The first four PCs together explained 99.8% of the total variation of the six anthropometric variables. Thus, all analyses were restricted to these PCs (Table 1). Each PC described a distinct body morphology (Fig. 1). The loadings for each anthropometric trait are presented in Table 1 (men and women combined), which were very similar among men and women (Supplementary Tables 2 and 3). For better comparability with Ried et al. [16], the directionality of PC4 was reversed.

Table 1 Loadings and explained variance of the principal components (PCs) for the analytic study population in EPIC (n = 340,152) and average loadings and average explained variance derived by Ried et al. [16] labelled “avPC”.Fig. 1: Loadings for the four different body shape phenotypes.

PC1: blue; PC2: magenta; PC3: green; PC4: orange.

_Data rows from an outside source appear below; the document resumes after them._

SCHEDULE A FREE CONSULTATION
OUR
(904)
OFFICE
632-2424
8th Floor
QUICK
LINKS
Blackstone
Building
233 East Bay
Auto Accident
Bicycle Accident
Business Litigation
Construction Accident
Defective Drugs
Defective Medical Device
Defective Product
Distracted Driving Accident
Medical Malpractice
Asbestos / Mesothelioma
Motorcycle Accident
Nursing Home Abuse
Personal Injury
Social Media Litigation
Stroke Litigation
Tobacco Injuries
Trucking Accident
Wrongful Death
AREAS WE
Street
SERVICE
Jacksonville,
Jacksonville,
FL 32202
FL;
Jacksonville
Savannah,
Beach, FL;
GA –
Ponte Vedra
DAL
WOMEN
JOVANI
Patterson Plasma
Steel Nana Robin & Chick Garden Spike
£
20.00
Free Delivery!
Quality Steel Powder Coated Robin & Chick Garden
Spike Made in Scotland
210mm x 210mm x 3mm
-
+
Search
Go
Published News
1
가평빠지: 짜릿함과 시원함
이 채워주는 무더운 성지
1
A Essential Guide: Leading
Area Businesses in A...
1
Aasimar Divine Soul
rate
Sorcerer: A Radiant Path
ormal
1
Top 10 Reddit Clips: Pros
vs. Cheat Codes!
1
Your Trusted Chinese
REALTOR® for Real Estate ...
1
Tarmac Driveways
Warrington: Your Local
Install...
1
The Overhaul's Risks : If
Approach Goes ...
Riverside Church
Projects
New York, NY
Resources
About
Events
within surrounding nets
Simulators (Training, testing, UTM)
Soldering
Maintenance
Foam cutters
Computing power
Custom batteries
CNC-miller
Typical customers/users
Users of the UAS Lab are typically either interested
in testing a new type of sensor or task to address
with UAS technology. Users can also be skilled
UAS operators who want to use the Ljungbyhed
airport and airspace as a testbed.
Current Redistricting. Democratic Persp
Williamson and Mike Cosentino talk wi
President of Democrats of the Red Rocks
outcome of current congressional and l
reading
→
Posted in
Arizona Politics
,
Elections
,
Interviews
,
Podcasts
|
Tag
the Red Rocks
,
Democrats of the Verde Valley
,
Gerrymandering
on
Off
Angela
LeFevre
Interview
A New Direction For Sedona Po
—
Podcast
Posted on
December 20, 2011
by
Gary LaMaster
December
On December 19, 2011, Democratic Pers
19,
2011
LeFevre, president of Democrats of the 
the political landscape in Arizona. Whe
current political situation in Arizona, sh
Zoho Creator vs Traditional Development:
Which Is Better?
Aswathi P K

PC1 explained 63.0% of the total variation, with high loadings for all anthropometric measures except height, describing individuals characterised by general obesity (Supplementary Fig. 3). PC2 (19.6% of total variation) was characterised by opposite loadings for height and WHR (Supplementary Fig. 4), mainly discriminating between tall individuals with low WHR and short individuals with high WHR. PC3 (14.4% of the total variation) was characterised by loadings for height and WHR in the same direction, HC loadings in the opposite direction, and low loadings for BMI (Supplementary Fig. 5), distinguishing between tall individuals with high WHR but low HC and short individuals with low WHR and high HC. PC4 represents a rare phenotype explaining only 2.8% of the total variation and was characterised by high loadings for body weight and BMI and low loadings for WC and HC (Supplementary Fig. 6). Pearson’s correlation coefficients for the six anthropometric variables were consistent with the loadings for the individual PCs (Supplementary Fig. 7).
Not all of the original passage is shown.